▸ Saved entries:
== Segment start ==
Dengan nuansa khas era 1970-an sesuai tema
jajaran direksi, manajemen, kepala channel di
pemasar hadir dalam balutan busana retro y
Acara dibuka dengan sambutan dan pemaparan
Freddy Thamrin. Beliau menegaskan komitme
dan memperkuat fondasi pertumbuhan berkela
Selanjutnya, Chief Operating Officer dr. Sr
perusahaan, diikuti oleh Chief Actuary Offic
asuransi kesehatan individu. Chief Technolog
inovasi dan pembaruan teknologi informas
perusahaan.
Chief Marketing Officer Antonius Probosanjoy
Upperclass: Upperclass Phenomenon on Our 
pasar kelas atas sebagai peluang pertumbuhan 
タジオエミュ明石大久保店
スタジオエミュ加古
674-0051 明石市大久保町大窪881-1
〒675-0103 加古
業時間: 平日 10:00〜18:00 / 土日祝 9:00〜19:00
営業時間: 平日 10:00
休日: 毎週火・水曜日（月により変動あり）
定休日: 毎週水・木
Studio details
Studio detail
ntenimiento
== Segment end ==
== Segment start ==
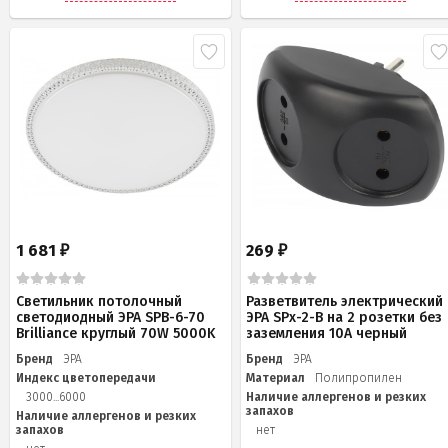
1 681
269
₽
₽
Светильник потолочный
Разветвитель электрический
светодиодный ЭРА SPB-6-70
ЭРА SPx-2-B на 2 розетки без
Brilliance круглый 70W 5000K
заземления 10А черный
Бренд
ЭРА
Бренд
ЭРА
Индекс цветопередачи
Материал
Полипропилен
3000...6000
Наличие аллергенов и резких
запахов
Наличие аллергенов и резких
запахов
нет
== Segment end ==
== Segment start ==
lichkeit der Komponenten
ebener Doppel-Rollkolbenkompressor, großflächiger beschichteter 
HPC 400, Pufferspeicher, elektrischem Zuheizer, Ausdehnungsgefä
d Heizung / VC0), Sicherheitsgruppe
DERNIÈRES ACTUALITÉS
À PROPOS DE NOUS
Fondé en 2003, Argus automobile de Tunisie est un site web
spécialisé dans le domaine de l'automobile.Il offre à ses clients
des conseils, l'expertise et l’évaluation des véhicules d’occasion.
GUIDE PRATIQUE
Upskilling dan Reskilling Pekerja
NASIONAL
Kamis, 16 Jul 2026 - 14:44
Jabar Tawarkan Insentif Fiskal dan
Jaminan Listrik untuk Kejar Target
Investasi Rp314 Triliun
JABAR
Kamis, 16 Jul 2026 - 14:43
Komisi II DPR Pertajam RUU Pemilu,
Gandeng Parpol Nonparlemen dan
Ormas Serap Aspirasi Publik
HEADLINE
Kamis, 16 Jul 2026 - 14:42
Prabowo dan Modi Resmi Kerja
== Segment end ==
All that belongs in your answer is the stretch of entries above from the line with "休日: 毎週火・水曜日（月により変動あり）" through the line with "ntenimiento", printed exactly.

▸ Output of the task:
休日: 毎週火・水曜日（月により変動あり）
定休日: 毎週水・木
Studio details
Studio detail
ntenimiento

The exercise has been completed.